Hand back the entries exactly as written, minus every picture.

Extracted records:
*** Block opens ***

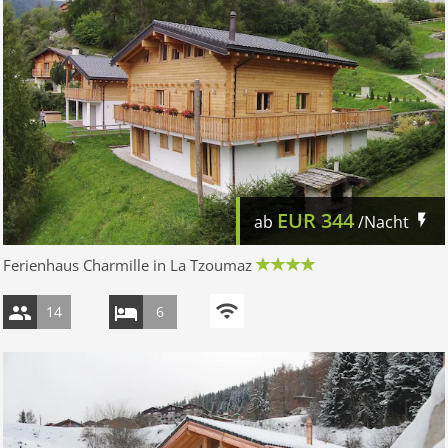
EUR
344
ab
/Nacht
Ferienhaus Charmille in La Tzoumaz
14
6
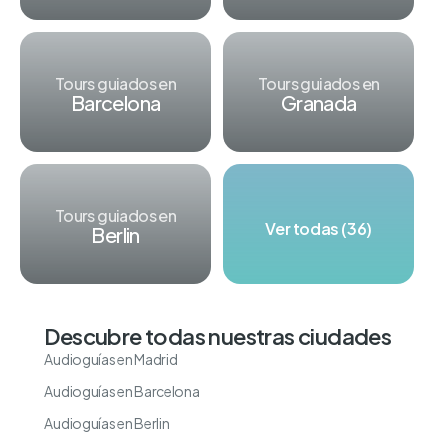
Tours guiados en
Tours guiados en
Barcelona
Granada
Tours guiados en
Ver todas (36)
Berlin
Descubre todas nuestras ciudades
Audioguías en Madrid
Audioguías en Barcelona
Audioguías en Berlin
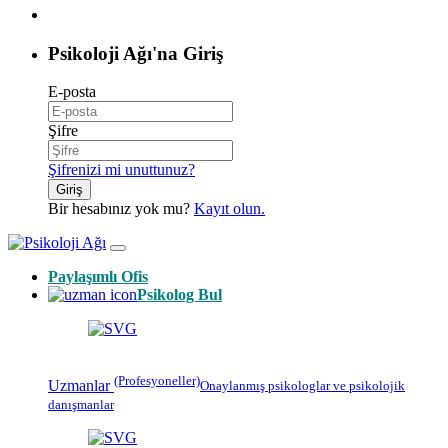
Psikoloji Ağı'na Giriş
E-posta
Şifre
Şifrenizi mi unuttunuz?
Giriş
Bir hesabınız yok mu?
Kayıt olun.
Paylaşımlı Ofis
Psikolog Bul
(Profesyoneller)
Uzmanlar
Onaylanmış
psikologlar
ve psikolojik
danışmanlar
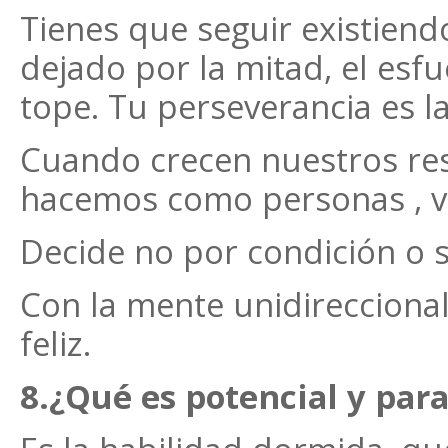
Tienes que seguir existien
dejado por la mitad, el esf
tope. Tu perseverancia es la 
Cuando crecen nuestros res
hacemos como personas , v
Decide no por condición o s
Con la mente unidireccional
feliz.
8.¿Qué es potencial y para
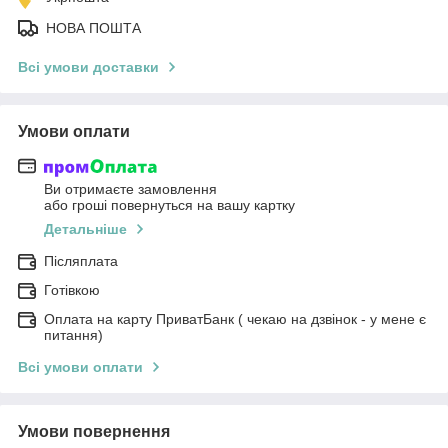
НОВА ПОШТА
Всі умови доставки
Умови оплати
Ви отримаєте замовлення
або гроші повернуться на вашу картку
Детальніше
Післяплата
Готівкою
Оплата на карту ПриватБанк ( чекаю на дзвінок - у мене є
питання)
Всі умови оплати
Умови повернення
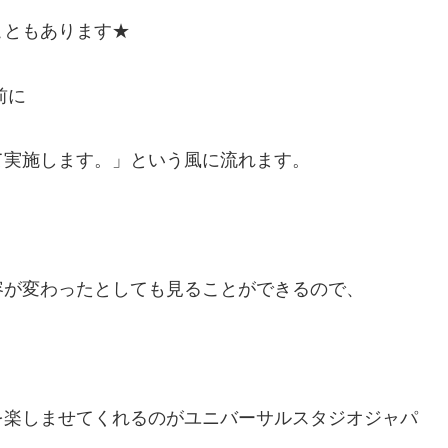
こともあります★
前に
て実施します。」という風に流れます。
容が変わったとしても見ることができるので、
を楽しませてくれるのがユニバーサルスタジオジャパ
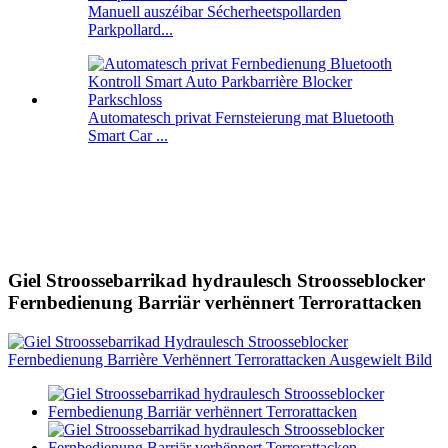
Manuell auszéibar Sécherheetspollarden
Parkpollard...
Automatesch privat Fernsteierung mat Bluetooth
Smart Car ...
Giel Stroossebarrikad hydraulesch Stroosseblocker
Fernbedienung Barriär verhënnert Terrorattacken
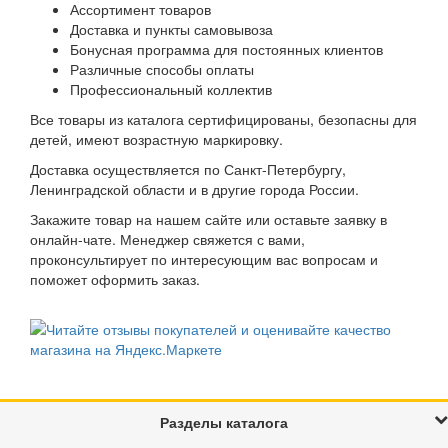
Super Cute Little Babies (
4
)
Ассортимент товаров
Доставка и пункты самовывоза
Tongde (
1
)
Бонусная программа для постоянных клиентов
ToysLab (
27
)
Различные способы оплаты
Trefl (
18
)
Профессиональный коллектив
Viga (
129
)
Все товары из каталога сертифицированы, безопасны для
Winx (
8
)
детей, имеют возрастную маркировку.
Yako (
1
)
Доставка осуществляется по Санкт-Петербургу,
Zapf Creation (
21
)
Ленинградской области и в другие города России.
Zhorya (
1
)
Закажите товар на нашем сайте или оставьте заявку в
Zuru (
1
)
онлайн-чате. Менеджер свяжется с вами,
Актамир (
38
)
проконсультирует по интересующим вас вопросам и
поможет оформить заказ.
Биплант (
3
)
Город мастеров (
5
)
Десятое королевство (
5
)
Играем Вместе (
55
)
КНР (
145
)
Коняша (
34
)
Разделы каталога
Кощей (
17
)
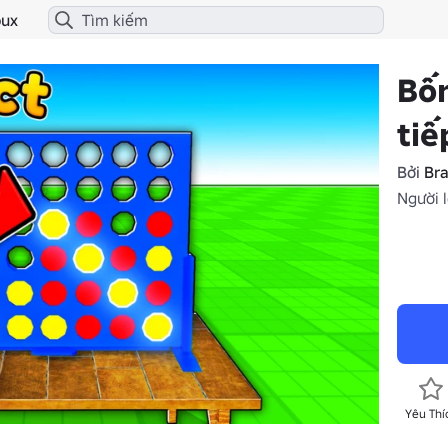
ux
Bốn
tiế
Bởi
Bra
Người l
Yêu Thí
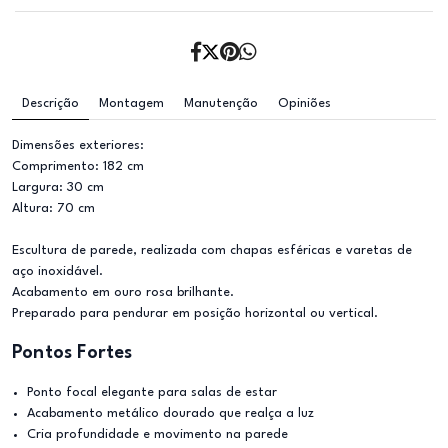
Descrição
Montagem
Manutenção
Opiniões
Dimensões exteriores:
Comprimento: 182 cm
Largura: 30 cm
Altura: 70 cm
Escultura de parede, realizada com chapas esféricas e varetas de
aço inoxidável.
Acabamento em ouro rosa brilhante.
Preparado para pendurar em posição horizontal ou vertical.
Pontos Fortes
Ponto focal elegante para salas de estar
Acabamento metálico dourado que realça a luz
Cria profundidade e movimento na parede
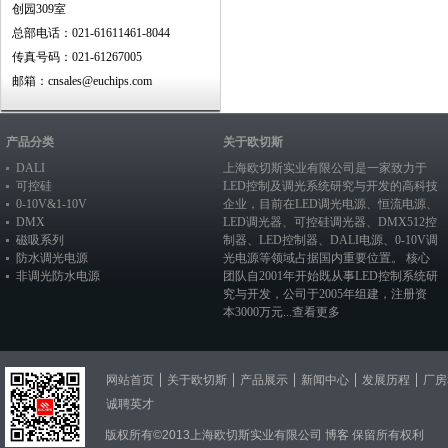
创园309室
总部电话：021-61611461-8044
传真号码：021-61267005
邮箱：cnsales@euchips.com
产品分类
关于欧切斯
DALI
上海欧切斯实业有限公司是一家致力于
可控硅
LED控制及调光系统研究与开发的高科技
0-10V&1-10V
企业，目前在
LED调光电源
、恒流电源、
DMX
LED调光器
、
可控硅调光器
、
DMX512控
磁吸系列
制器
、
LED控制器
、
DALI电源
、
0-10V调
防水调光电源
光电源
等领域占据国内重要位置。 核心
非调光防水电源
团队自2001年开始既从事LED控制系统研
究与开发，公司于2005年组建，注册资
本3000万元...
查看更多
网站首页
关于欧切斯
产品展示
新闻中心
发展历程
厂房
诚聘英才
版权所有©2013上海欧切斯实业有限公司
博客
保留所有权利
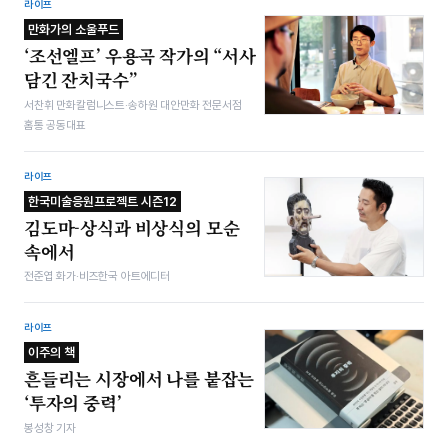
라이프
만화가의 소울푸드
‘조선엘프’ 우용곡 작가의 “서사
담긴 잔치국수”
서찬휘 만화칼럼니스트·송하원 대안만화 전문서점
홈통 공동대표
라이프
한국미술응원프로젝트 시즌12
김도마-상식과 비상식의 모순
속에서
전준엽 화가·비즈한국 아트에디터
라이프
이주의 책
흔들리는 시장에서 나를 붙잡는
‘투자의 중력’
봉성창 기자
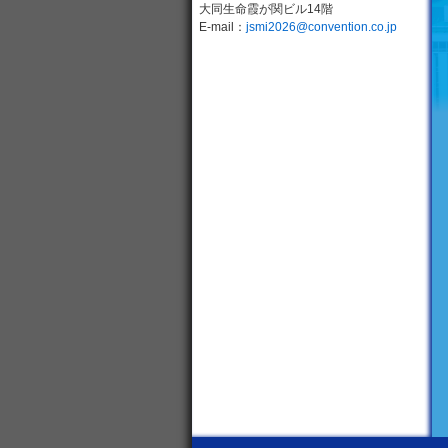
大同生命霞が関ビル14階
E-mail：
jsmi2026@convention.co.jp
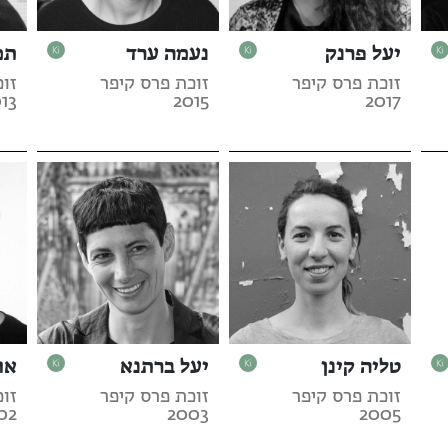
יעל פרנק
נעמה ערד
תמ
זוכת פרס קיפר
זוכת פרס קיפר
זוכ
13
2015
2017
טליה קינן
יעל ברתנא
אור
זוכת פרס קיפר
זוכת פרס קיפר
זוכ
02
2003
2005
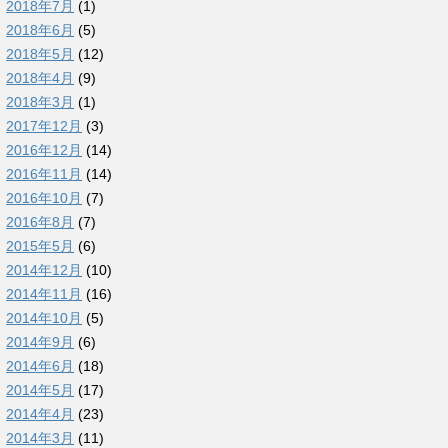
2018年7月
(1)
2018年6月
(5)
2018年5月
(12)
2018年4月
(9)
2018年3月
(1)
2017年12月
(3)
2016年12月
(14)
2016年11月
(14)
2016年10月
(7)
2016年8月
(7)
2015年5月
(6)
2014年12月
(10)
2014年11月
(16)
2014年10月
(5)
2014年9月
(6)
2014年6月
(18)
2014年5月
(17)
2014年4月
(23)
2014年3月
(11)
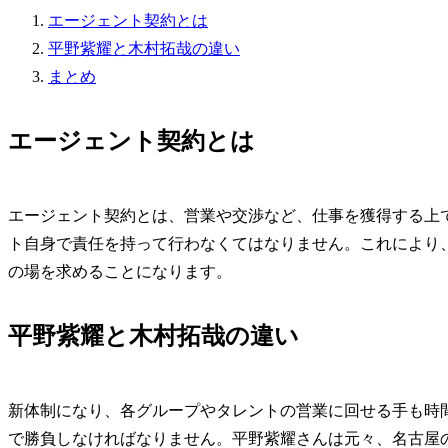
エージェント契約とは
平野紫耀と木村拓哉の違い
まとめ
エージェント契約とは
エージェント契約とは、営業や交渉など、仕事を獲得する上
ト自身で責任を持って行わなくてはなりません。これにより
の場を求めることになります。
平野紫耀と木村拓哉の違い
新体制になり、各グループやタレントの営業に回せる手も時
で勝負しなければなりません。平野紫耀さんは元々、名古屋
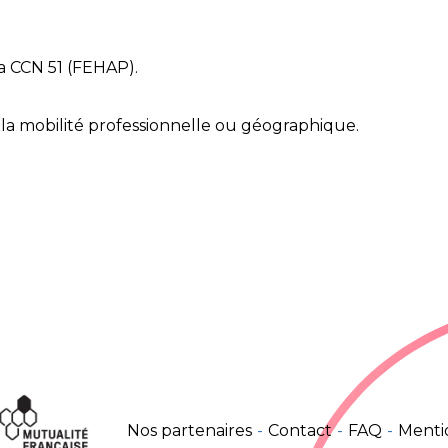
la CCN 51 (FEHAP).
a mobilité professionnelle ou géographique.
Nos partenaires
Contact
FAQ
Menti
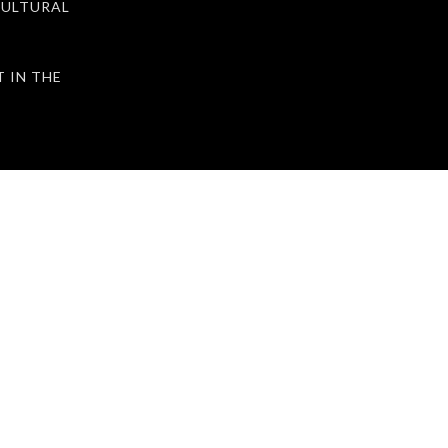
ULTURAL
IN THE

*** Block closes ***

__Response to the exercise__.
EUR
344
ab
/Nacht
Ferienhaus Charmille in La Tzoumaz
14
6
Tours guiados en
Tours guiados en
Barcelona
Granada
Tours guiados en
Ver todas (36)
Berlin
Descubre todas nuestras ciudades
Audioguías en Madrid
Audioguías en Barcelona
Audioguías en Berlin
Psikoloji Ağı'na Giriş
E-posta
Şifre
Şifrenizi mi unuttunuz?
Giriş
Bir hesabınız yok mu?
Kayıt olun.
Paylaşımlı Ofis
Psikolog Bul
(Profesyoneller)
Uzmanlar
Onaylanmış
psikologlar
ve psikolojik
danışmanlar
Tienes que seguir existien
dejado por la mitad, el esf
tope. Tu perseverancia es la 
Cuando crecen nuestros res
hacemos como personas , v
Decide no por condición o s
Con la mente unidireccional
feliz.
8.¿Qué es potencial y para
НОВА ПОШТА
Всі умови доставки
Умови оплати
Ви отримаєте замовлення
або гроші повернуться на вашу картку
Детальніше
Післяплата
Готівкою
Оплата на карту ПриватБанк ( чекаю на дзвінок - у мене є
питання)
Всі умови оплати
Умови повернення
こともあります★
前に
て実施します。」という風に流れます。
容が変わったとしても見ることができるので、
を楽しませてくれるのがユニバーサルスタジオジャパ
Manuell auszéibar Sécherheetspollarden
Parkpollard...
Automatesch privat Fernsteierung mat Bluetooth
Smart Car ...
Giel Stroossebarrikad hydraulesch Stroosseblocker
Fernbedienung Barriär verhënnert Terrorattacken
Super Cute Little Babies (
4
)
Ассортимент товаров
Доставка и пункты самовывоза
Tongde (
1
)
Бонусная программа для постоянных клиентов
ToysLab (
27
)
Различные способы оплаты
Trefl (
18
)
Профессиональный коллектив
Viga (
129
)
Все товары из каталога сертифицированы, безопасны для
Winx (
8
)
детей, имеют возрастную маркировку.
Yako (
1
)
Доставка осуществляется по Санкт-Петербургу,
Zapf Creation (
21
)
Ленинградской области и в другие города России.
Zhorya (
1
)
Закажите товар на нашем сайте или оставьте заявку в
Zuru (
1
)
онлайн-чате. Менеджер свяжется с вами,
Актамир (
38
)
проконсультирует по интересующим вас вопросам и
поможет оформить заказ.
Биплант (
3
)
Город мастеров (
5
)
Десятое королевство (
5
)
Играем Вместе (
55
)
КНР (
145
)
Коняша (
34
)
Разделы каталога
Кощей (
17
)
ux
Bốn
tiế
Bởi
Bra
Người l
Yêu Thí
Descrição
Montagem
Manutenção
Opiniões
Dimensões exteriores:
Comprimento: 182 cm
Largura: 30 cm
Altura: 70 cm
Escultura de parede, realizada com chapas esféricas e varetas de
aço inoxidável.
Acabamento em ouro rosa brilhante.
Preparado para pendurar em posição horizontal ou vertical.
Pontos Fortes
Ponto focal elegante para salas de estar
Acabamento metálico dourado que realça a luz
Cria profundidade e movimento na parede
创园309室
总部电话：021-61611461-8044
传真号码：021-61267005
邮箱：cnsales@euchips.com
产品分类
关于欧切斯
DALI
上海欧切斯实业有限公司是一家致力于
可控硅
LED控制及调光系统研究与开发的高科技
0-10V&1-10V
企业，目前在
LED调光电源
、恒流电源、
DMX
LED调光器
、
可控硅调光器
、
DMX512控
磁吸系列
制器
、
LED控制器
、
DALI电源
、
0-10V调
防水调光电源
光电源
等领域占据国内重要位置。 核心
非调光防水电源
团队自2001年开始既从事LED控制系统研
究与开发，公司于2005年组建，注册资
本3000万元...
查看更多
网站首页
关于欧切斯
产品展示
新闻中心
发展历程
厂房
诚聘英才
版权所有©2013上海欧切斯实业有限公司
博客
保留所有权利
라이프
만화가의 소울푸드
‘조선엘프’ 우용곡 작가의 “서사
담긴 잔치국수”
서찬휘 만화칼럼니스트·송하원 대안만화 전문서점
홈통 공동대표
라이프
한국미술응원프로젝트 시즌12
김도마-상식과 비상식의 모순
속에서
전준엽 화가·비즈한국 아트에디터
라이프
이주의 책
흔들리는 시장에서 나를 붙잡는
‘투자의 중력’
봉성창 기자
大同生命霞が関ビル14階
E-mail：
jsmi2026@convention.co.jp
יעל פרנק
נעמה ערד
תמ
זוכת פרס קיפר
זוכת פרס קיפר
זוכ
13
2015
2017
טליה קינן
יעל ברתנא
אור
זוכת פרס קיפר
זוכת פרס קיפר
זוכ
02
2003
2005
2018年7月
(1)
2018年6月
(5)
2018年5月
(12)
2018年4月
(9)
2018年3月
(1)
2017年12月
(3)
2016年12月
(14)
2016年11月
(14)
2016年10月
(7)
2016年8月
(7)
2015年5月
(6)
2014年12月
(10)
2014年11月
(16)
2014年10月
(5)
2014年9月
(6)
2014年6月
(18)
2014年5月
(17)
2014年4月
(23)
2014年3月
(11)
エージェント契約とは
平野紫耀と木村拓哉の違い
まとめ
エージェント契約とは
エージェント契約とは、営業や交渉など、仕事を獲得する上
ト自身で責任を持って行わなくてはなりません。これにより
の場を求めることになります。
平野紫耀と木村拓哉の違い
新体制になり、各グループやタレントの営業に回せる手も時
で勝負しなければなりません。平野紫耀さんは元々、名古屋
la CCN 51 (FEHAP).
a mobilité professionnelle ou géographique.
Nos partenaires
Contact
FAQ
Menti
ULTURAL
IN THE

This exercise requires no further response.